Be careful because all of the other actions you perform while selecting multiple images, such as star rating, keywording, metadata edit, etc. would be applied to all the selected photos in the film strip. 

Sent using Tapatalk


----------



## mudguard (Apr 15, 2019)

Umberto Cocca said:


> Be careful because all of the other actions you perform while selecting multiple images, such as star rating, keywording, metadata edit, etc. would be applied to all the selected photos in the film strip.
> 
> Sent using Tapatalk


Hmm, yes. That's an issue.
Well in this case probs OK because it's a delete being carried-out.
But is there another way to achieve the same results?


----------



## Johan Elzenga (Apr 15, 2019)

Toggle the switch on and off...


----------



## mudguard (Apr 15, 2019)

Johan Elzenga said:


> Toggle the switch on and off...


OK. Thanks. 
Is that with Cntl Alt Shift + A?


----------



## Johan Elzenga (Apr 15, 2019)

No idea if there is a shortcut, and I can’t try it because I type this on my iPad. I would think that it is quicker to try it yourself and see if that does indeed toggle the switch, than to ask here...


----------



## Hal P Anderson (Apr 15, 2019)

If you want to select a bunch of files to delete, you can use the X key to mark them for deletion and then go to All Photographs and type Ctrl+Backspace to delete all of the rejected images. No need to have them selected in the film strip or anywhere.


----------



## Conrad Chavez (Apr 16, 2019)

mudguard said:


> OK. Thanks.
> Is that with Cntl Alt Shift + A?


If you are looking at the Enable Auto Sync command shown below, yes, you found the correct shortcut. Are you using Windows? The shortcut in my screen shot looks different, but that's probably because I'm on a Mac. Whatever your menu shows for Enable AutoSync is the right shortcut for you.

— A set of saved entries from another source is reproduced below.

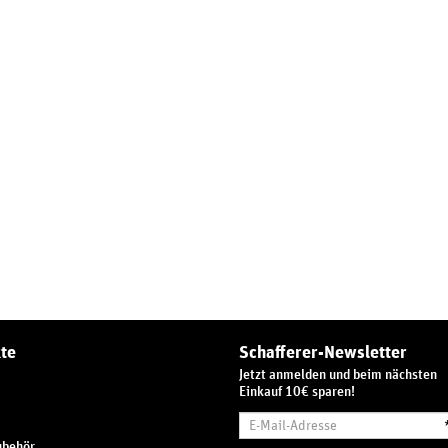
te
Schafferer-Newsletter
Jetzt anmelden und beim nächsten
Einkauf 10€ sparen!
E-
Mail-
ubehör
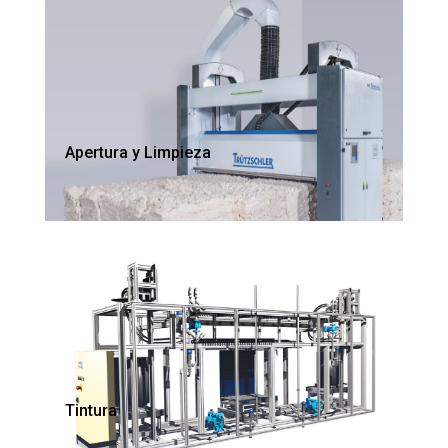
Apertura y Limpieza
Tintura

Definitely keep an eye on the Auto Sync button in the bottom right corner so that you don't leave Auto Sync on when you intended to edit only one image.


----------



## Johan Elzenga (Apr 16, 2019)

That menu shows Auto Sync enabling in the Develop module, meaning auto sync of develop settings. We were talking about auto sync of metadata in the Library module. However, that turns out to be the same shortcut.


----------



## mudguard (Apr 16, 2019)

Johan Elzenga said:


> That menu shows Auto Sync enabling in the Develop module, meaning auto sync of develop settings. We were talking about auto sync of metadata in the Library module. However, that turns out to be the same shortcut.
> 
> View attachment 12457


Thanks for this.
I'll have to learn that shortcut, to avoid unwanted settings getting synced over.

Cheers


----------



## mudguard (Apr 16, 2019)

Hal P Anderson said:


> If you want to select a bunch of files to delete, you can use the X key to mark them for deletion and then go to All Photographs and type Ctrl+Backspace to delete all of the rejected images. No need to have them selected in the film strip or anywhere.


Thanks.

I am using the X key function. However it's the initial selection that's the issue. Applying X to multiple images only works in Grid view, which is fine. But would also be good to be able to do this in Filmstrip. If poss. Save coming out of Loupe. Which isn't a major issue I know. But hey. Thanks for all your input


----------